### TASK PROMPT
Of the lines below, copy those that hold the word "Woche".

Page-level text extractions:
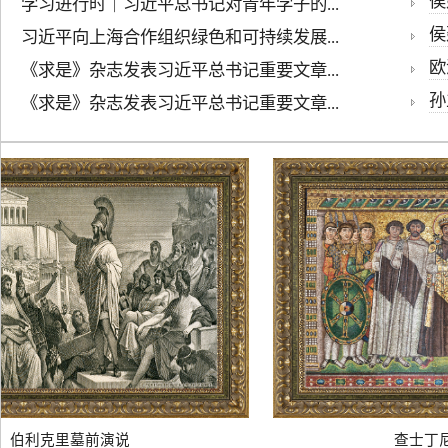
侯建
学习进行时｜习近平总书记对青年学子的...
侯
习近平向上海合作组织绿色和可持续发展...
欧
《求是》杂志发表习近平总书记重要文章...
孙
《求是》杂志发表习近平总书记重要文章...
伯利克里墓前演说
查士丁尼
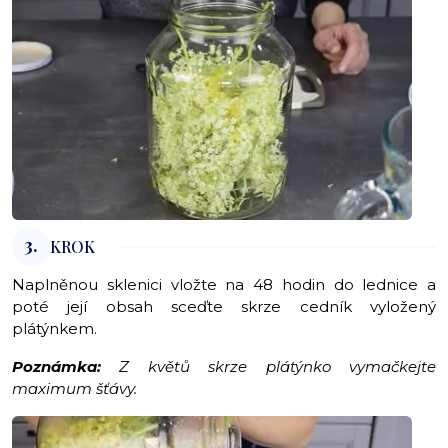
3.
KROK
Naplněnou sklenici vložte na 48 hodin do lednice a
poté její obsah sceďte skrze cedník vyložený
plátýnkem.
Poznámka:
Z květů skrze plátýnko vymačkejte
maximum šťávy.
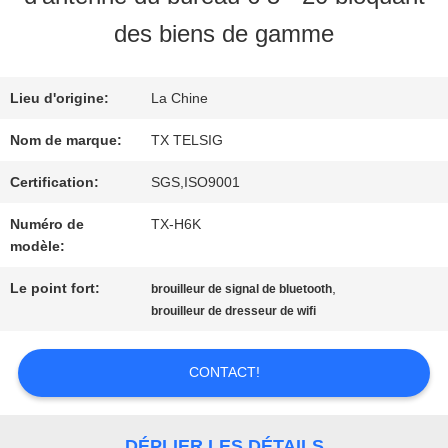
VISITE
des biens de gamme
D'USINE
Lieu d'origine:
La Chine
CONTRÔLE
Nom de marque:
TX TELSIG
DE
Certification:
SGS,ISO9001
Numéro de
TX-H6K
QUALITÉ
modèle:
Le point fort:
,
brouilleur de signal de bluetooth
CONTACTEZ-
brouilleur de dresseur de wifi
NOUS
CONTACT!
NOUVELLES
DÉPLIER LES DÉTAILS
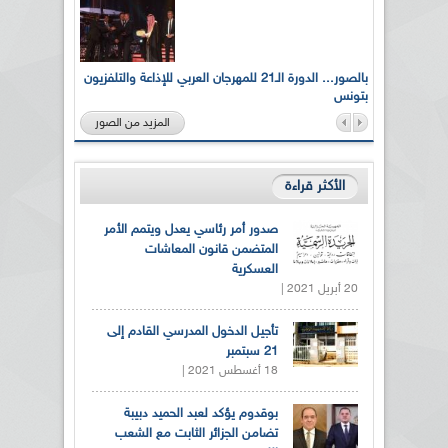
لى أرواح
بالصور... الدورة الـ21 للمهرجان العربي للإذاعة والتلفزيون
بتونس
المزيد من الصور
الأكثر قراءة
صدور أمر رئاسي يعدل ويتمم الأمر
المتضمن قانون المعاشات
العسكرية
20 أبريل 2021 |
تأجيل الدخول المدرسي القادم إلى
21 سبتمبر
18 أغسطس 2021 |
بوقدوم يؤكد لعبد الحميد دبيبة
تضامن الجزائر الثابت مع الشعب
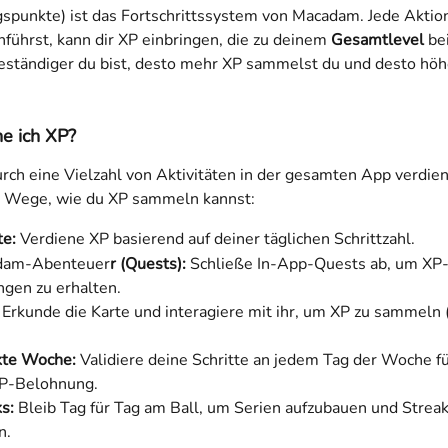
spunkte) ist das Fortschrittssystem von Macadam. Jede Aktion,
führst, kann dir XP einbringen, die zu deinem 
Gesamtlevel
 be
beständiger du bist, desto mehr XP sammelst du und desto höhe
e ich XP?
rch eine Vielzahl von Aktivitäten in der gesamten App verdien
le Wege, wie du XP sammeln kannst:
te:
 Verdiene XP basierend auf deiner täglichen Schrittzahl.
dam-Abenteuer
r (Quests):
 Schließe In-App-Quests ab, um XP
gen zu erhalten.
 Erkunde die Karte und interagiere mit ihr, um XP zu sammeln
kte Woche:
 Validiere deine Schritte an jedem Tag der Woche fü
P-Belohnung.
s:
 Bleib Tag für Tag am Ball, um Serien aufzubauen und Strea
n.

### YOUR SOLUTION
kte Woche:
 Validiere deine Schritte an jedem Tag der Woche fü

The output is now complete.